After comparing the generated text from **pre-trained GPT-2**, **fully fine-tuned GPT-2**, and **LoRA fine-tuned GPT-2**, we observe a surprising result:

- **The pre-trained GPT-2 model actually generates the most reasonable text about GPT-2 and transformers.**  
- **Both the fully fine-tuned and LoRA fine-tuned models produce unrelated, scientific-sounding text, which makes no sense given the prompt.**

---

### **Why Does Pre-trained GPT-2 Make the Most Sense?**
- The **pre-trained model** was trained on a **diverse** and **broad** dataset (e.g., Common Crawl, books, Wikipedia).  
- It **generalizes well** to various topics, including AI and transformers.  
- Since it **was not fine-tuned on WikiText**, it **retains its original diverse knowledge**, allowing it to produce **reasonable AI-related text** when prompted with "GPT-2 is a language model..."

---

### **Why Do the Fine-Tuned Models Generate Irrelevant Text?**
#### **(a) Fully Fine-Tuned GPT-2**
- Fine-tuning on **WikiText** caused the model to **memorize** patterns from **Wikipedia-like data**.  
- Instead of discussing AI, it **hallucinates** a discussion about **fluorescent proteins and photoreceptor cells**, which has nothing to do with GPT-2.

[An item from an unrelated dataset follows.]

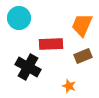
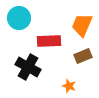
red rectangle: moved 2 px left, 3 px up
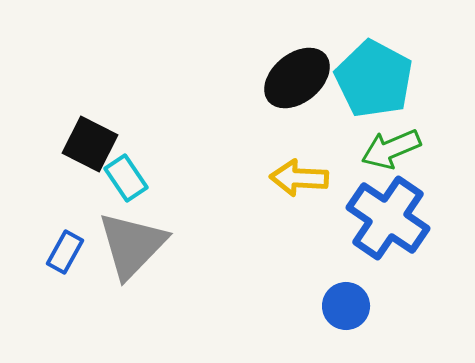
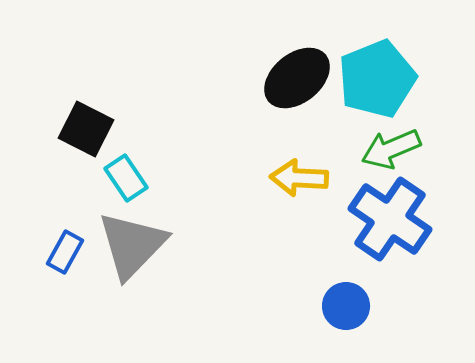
cyan pentagon: moved 3 px right; rotated 22 degrees clockwise
black square: moved 4 px left, 15 px up
blue cross: moved 2 px right, 1 px down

#### **(b) LoRA Fine-Tuned GPT-2**
- LoRA fine-tuning allows the model to retain more of its **pre-trained knowledge**, but it **still picks up biases from WikiText**.
- It generates **random, out-of-context references** to **ichthyosaurs** (prehistoric marine reptiles), which have no relation to AI.

---

### **Perplexity Comparison: Does Lower Perplexity Mean Better Text?**
| Model | **Perplexity (Lower is Better)** | **Generated Text Quality** |
|--------|-------------------------------|---------------------------|
| **Pre-trained GPT-2** | 42.99 (highest) | **Most relevant text about GPT-2 & transformers** |
| **Fully Fine-Tuned GPT-2** | **27.34 (lowest perplexity)** | **Unrelated scientific text about fluorescent proteins** |
| **LoRA Fine-Tuned GPT-2** | 30.26 (improved perplexity) | **Mentions ichthyosaurs, still irrelevant** |

- **Even though fine-tuning lowers perplexity, it does not necessarily improve the quality of generated text.**  
- **The pre-trained model has the highest perplexity but produces the most reasonable output.**  
- **Fine-tuned models overfit to WikiText and lose generalization ability.**  

---

### **Fine-Tuning Time & Resource Usage**
| Model | **Training Time** | **Memory Usage** | **Effect on Output** |
|--------|----------------|----------------|----------------|
| **Fully Fine-Tuned GPT-2** | **Longest (13:06 min with L4 GPU)** | **High** (updates all layers) | **Forgets general knowledge, overfits to WikiText** |
| **LoRA Fine-Tuned GPT-2** | **Faster (10:02 min with L4 GPU)** | **Low** (trains only adapter layers) | **Partially retains knowledge but still drifts off-topic** |

- **Full fine-tuning is computationally expensive but does not always improve text relevance.**  
- **LoRA is much more efficient but still inherits biases from the fine-tuning dataset.**  

---

### **Final Takeaways**
- **Pre-trained GPT-2 generates the most reasonable text because it retains diverse knowledge.**  
- **Fully fine-tuned GPT-2 loses generalization and produces nonsensical, topic-drifted text.**  
- **LoRA fine-tuned GPT-2 is more efficient but still generates off-topic results.**  
- **Lower perplexity does not guarantee better text quality—sometimes it leads to overfitting.**  

---

### **Key Lesson**
**Fine-tuning must be done carefully**—if the dataset is **not well-matched** to the intended use case, it can cause the model to **drift away from useful knowledge** instead of improving performance.